*THE TASK*. Exact reproduction required: the lines below from the line with "Sargassum Products for Climate" to the line with "en said to be", both ends included, and no others.

(Dataset excerpts)
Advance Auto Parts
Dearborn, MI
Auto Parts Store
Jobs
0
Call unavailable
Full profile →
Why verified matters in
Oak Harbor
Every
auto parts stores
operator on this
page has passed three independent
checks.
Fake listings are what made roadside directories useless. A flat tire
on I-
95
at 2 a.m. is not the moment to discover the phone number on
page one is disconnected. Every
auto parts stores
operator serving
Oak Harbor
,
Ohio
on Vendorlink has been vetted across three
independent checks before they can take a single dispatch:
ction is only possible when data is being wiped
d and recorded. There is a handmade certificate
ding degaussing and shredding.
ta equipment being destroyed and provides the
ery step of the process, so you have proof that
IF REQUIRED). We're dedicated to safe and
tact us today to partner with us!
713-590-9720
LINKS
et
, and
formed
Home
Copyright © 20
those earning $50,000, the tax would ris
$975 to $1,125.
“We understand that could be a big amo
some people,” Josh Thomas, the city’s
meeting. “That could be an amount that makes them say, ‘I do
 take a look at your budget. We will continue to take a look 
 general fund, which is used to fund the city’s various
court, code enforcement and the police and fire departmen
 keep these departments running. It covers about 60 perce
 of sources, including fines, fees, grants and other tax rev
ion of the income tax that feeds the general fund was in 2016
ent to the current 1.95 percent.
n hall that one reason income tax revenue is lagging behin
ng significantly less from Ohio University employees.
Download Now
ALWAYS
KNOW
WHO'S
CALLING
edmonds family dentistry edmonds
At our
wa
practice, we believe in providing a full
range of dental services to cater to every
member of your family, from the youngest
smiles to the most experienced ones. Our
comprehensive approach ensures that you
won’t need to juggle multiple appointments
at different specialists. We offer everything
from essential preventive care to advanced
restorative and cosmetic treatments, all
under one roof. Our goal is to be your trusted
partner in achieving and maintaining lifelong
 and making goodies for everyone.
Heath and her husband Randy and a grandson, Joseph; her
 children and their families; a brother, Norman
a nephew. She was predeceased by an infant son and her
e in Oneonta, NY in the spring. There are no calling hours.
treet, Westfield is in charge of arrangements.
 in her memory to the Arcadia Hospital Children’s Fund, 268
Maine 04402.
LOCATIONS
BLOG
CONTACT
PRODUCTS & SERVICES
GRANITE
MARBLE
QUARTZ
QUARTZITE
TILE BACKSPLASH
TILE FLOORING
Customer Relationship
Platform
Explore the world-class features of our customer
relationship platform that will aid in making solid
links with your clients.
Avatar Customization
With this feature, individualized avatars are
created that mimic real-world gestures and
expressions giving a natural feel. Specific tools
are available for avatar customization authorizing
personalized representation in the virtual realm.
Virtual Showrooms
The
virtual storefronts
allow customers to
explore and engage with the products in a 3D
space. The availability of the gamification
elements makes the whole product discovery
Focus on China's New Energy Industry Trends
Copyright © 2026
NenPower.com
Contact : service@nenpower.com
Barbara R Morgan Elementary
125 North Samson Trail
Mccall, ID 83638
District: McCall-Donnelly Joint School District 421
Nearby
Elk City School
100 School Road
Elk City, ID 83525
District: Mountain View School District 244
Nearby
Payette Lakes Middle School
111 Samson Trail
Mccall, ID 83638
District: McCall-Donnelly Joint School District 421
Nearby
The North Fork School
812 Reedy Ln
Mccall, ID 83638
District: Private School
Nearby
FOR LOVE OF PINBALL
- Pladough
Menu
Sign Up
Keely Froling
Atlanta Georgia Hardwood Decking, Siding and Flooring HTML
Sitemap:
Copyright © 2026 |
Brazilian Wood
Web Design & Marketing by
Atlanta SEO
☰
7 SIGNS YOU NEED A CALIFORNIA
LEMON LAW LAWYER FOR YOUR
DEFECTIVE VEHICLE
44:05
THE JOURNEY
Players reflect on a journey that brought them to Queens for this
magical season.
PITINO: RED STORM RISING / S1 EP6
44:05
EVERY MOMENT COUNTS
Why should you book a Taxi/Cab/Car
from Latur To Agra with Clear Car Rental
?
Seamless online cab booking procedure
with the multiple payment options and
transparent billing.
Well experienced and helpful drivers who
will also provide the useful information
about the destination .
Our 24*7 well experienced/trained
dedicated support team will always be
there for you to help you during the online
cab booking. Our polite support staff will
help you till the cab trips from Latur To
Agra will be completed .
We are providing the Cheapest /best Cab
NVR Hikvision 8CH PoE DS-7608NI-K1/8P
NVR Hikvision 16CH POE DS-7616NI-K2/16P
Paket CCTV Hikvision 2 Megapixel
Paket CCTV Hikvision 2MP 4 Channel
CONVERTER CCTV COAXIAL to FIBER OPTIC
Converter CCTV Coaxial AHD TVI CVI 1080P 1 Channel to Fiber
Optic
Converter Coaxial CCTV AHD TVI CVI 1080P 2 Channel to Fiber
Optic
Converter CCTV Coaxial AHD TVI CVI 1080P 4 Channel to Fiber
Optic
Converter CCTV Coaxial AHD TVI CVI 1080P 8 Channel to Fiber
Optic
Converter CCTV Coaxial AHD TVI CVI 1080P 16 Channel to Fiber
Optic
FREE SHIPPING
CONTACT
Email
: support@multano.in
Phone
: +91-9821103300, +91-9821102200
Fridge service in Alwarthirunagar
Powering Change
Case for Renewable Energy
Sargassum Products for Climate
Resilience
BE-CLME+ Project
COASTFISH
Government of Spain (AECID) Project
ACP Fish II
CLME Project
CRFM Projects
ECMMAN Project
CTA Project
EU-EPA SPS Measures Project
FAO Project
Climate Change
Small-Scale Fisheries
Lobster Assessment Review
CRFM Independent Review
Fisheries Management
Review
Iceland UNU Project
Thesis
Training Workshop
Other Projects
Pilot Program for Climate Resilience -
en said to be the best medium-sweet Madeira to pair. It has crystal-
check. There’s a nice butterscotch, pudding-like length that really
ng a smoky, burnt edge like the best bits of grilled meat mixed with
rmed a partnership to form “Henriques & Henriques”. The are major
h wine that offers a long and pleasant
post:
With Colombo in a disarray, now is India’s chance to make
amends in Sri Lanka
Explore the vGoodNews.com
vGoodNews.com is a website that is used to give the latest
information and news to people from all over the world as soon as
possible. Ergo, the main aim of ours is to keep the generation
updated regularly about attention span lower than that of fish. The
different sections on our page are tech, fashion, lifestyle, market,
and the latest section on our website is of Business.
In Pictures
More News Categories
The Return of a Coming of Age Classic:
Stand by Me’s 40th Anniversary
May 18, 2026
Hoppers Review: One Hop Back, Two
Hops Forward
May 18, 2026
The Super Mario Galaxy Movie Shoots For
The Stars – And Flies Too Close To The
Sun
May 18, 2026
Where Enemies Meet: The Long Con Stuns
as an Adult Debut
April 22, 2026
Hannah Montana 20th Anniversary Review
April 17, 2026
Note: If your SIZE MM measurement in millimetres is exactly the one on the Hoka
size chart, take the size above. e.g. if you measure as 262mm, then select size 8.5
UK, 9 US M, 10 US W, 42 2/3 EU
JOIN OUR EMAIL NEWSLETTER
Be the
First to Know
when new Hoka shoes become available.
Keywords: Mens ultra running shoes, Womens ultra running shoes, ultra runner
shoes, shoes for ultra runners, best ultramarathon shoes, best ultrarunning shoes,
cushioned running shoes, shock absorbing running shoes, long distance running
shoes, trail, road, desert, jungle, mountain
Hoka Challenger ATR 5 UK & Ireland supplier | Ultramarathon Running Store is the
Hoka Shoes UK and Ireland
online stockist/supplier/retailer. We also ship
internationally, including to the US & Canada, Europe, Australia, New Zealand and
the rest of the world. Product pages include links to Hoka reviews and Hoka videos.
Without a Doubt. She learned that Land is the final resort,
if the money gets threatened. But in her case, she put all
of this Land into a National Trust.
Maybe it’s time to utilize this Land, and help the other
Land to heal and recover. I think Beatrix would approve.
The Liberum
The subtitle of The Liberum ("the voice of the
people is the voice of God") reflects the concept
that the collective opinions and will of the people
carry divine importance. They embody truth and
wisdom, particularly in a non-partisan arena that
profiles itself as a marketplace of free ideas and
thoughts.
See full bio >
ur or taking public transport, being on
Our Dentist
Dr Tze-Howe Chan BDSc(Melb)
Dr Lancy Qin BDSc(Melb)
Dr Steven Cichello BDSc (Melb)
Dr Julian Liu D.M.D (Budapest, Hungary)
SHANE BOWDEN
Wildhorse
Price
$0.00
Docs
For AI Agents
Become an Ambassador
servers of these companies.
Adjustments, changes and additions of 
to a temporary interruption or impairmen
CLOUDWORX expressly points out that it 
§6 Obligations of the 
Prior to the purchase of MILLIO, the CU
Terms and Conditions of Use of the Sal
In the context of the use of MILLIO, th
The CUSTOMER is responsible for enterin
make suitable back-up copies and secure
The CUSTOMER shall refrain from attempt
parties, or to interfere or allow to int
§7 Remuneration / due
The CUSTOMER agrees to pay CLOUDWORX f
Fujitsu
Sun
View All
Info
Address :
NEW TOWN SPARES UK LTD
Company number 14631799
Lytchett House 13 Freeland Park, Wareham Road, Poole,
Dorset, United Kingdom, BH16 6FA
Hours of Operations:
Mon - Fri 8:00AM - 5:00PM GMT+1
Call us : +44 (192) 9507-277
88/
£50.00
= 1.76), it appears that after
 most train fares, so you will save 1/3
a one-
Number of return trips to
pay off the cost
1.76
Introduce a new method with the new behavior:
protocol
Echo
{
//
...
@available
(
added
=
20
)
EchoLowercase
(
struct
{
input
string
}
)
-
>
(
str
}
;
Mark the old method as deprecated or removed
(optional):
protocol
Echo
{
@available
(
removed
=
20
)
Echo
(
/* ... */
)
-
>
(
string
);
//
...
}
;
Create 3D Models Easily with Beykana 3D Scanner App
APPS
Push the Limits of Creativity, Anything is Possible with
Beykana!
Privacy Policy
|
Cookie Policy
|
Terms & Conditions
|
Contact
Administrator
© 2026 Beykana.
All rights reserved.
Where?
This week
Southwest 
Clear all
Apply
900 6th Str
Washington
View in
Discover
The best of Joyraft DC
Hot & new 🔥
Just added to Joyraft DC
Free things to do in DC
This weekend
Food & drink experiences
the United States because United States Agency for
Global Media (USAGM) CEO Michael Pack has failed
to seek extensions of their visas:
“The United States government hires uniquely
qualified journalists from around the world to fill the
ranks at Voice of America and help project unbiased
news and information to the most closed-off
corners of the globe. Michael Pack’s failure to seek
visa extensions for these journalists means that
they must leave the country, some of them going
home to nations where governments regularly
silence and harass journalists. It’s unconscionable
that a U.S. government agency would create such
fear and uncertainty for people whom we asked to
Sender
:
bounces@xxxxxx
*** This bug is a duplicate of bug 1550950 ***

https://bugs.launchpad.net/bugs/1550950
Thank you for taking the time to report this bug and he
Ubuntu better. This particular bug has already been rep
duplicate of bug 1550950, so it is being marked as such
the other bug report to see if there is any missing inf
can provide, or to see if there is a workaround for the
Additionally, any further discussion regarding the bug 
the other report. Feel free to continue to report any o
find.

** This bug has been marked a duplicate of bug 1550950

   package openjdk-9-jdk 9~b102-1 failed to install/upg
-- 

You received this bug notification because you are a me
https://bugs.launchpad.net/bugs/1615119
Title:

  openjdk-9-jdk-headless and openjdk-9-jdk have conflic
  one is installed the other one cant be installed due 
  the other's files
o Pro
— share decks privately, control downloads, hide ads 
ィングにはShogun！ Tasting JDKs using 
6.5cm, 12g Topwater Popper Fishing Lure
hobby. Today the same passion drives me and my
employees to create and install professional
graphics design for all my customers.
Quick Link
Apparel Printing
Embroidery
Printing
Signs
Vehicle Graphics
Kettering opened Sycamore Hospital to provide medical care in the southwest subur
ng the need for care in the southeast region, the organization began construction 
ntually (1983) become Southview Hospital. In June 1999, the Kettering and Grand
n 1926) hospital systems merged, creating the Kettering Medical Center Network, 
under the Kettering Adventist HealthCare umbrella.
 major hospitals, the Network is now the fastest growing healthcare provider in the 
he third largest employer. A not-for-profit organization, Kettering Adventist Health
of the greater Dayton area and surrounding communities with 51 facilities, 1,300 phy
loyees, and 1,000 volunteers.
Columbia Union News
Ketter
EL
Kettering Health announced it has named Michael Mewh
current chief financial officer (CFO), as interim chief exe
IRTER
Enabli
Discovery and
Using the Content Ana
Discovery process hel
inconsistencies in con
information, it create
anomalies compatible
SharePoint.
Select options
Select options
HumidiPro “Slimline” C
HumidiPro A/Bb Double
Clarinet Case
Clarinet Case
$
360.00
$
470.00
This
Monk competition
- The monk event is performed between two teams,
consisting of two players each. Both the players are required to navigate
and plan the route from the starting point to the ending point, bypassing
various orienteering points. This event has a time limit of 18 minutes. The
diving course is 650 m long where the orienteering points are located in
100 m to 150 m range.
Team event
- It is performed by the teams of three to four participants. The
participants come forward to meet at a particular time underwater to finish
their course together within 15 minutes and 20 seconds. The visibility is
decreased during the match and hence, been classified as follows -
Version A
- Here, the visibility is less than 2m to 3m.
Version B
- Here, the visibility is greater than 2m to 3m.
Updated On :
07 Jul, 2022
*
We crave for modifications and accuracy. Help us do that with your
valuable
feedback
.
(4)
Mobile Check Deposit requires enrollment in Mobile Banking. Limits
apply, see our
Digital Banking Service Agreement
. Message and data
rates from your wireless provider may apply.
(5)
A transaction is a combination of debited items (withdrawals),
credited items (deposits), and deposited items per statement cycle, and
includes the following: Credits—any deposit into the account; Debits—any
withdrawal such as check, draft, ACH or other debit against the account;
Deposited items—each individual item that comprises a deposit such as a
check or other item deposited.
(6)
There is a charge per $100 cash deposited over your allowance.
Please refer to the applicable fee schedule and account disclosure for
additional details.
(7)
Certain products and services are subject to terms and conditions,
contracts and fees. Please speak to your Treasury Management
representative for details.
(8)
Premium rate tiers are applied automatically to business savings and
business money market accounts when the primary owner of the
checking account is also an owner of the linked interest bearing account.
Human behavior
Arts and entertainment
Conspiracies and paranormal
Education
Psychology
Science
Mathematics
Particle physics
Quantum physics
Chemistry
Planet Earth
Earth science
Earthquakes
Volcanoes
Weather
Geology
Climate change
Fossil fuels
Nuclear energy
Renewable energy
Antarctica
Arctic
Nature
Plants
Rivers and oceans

*FINISHED EXERCISE*.
Sargassum Products for Climate
Resilience
BE-CLME+ Project
COASTFISH
Government of Spain (AECID) Project
ACP Fish II
CLME Project
CRFM Projects
ECMMAN Project
CTA Project
EU-EPA SPS Measures Project
FAO Project
Climate Change
Small-Scale Fisheries
Lobster Assessment Review
CRFM Independent Review
Fisheries Management
Review
Iceland UNU Project
Thesis
Training Workshop
Other Projects
Pilot Program for Climate Resilience -
en said to be the best medium-sweet Madeira to pair. It has crystal-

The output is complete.